Teaching Agents to Remember

Every Paperclip agent wakes up with amnesia.

They have their instructions (SOUL.md, SKILLS.md, AGENTS.md), they have the codebase, they have the project docs. But they don’t remember what they learned last time. The shortcut they found. The gotcha that cost them twenty minutes. The file that wasn’t where they expected it to be.

Watch an agent long enough and you’ll see it. The Infrastructure Monitor figures out that fail2ban-client needs sudo, works around it, finishes its run. Next heartbeat? Figures it out again. The Security Analyst discovers that Traefik access logs don’t have a Server: header on 404s – useful for distinguishing Traefik responses from backend responses. Gone by the next run.

It’s like a team where everyone has perfect skills but no institutional memory.

The pattern that worked

The Ancestry company stumbled onto a fix. Their genealogy agents run research routines – structured sessions where they search FamilySearch, pull records, add people to the tree. The routines had a simple addition:

At the start: read research-expansion-skills.md for tips on running this efficiently.
At the end: update the file with anything new you learned.

That’s it. A shared scratch pad. The agent reads its own prior notes before starting, and writes new ones before finishing.

After a dozen runs, the file was good. Not generic advice – specific, earned knowledge. “Use -L for redirect when fetching source ARK links.” “The page field on citations sometimes contains the person’s only known identifier.” “Pages 1-7 of the people list are already audited from prior sessions – start from page 8.”

The kind of things a human would tell a new team member on their first day. Except the agent was telling itself.

Two tiers

The Ancestry pattern worked for routines – repeating tasks with a fixed structure. But agents do more than routines. They respond to issues, investigate anomalies, handle ad-hoc requests. The routine skills file doesn’t help with any of that.

So we split it into two tiers.

Tier 1: Agent skills. A folder of learned knowledge that the agent accumulates across all work.
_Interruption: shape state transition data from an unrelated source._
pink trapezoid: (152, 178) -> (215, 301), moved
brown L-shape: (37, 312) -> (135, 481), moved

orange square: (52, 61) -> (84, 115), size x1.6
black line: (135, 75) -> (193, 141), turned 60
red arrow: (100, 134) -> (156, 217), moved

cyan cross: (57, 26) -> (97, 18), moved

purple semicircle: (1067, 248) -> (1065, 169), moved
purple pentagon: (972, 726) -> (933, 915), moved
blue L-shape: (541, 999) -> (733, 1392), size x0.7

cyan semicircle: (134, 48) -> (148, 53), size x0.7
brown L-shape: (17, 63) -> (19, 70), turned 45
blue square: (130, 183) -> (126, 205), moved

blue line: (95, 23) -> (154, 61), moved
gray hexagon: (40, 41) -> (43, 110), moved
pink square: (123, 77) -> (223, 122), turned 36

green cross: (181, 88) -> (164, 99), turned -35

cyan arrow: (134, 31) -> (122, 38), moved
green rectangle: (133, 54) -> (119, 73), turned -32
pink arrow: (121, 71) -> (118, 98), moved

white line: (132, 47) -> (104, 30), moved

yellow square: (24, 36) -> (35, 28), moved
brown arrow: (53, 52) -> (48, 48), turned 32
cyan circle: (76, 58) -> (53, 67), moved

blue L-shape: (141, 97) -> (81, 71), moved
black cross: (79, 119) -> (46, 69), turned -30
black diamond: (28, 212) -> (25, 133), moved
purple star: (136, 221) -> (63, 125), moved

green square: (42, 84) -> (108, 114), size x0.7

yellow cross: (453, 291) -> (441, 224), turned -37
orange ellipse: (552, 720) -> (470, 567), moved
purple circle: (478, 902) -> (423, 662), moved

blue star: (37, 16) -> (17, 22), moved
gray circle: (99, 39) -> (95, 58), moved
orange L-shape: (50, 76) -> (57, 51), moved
Not routine-specific – just things the agent has discovered about its environment, its tools, its domain. Each file covers one topic: git-workflow.md, mailcow-cert-paths.md, file-layout.md. An index file lists what’s available so the agent can scan it quickly and pull in what’s relevant.

Tier 2: Routine skills. The original pattern. Narrow, tactical tips for a specific repeating task. Read at the start of the routine, updated at the end.

Tier 1 is “who I am and how I work here.” Tier 2 is “how to do this specific job well.”

The quality bar

The obvious failure mode is bloat. Without guardrails, agents will dump every observation into their skills files. “Docker containers run on port 3000.” “JSON uses curly braces.” Noise that drowns the signal.

The instruction we landed on: “Only add things that fit ‘I wish I had known that’ or ’this would have saved me real time.’”

That framing does two things. It sets a high bar – most of what an agent encounters in a run doesn’t clear it. And it biases toward the practical. Not “here’s how Docker networking works” but “containers on the coolify network can reach each other by name, but containers on different networks need the service’s internal IP.”

We added two more constraints:

One topic per file. Check the index before creating a new one – update the existing file if it already covers the topic.
Keep the index under 50 lines. Consolidate as it grows.

The goal is a tight, high-signal reference that stays useful even after fifty runs.

What goes where

Not everything belongs in the skills files. The rule: if you can derive it from the current state of the project, don’t save it.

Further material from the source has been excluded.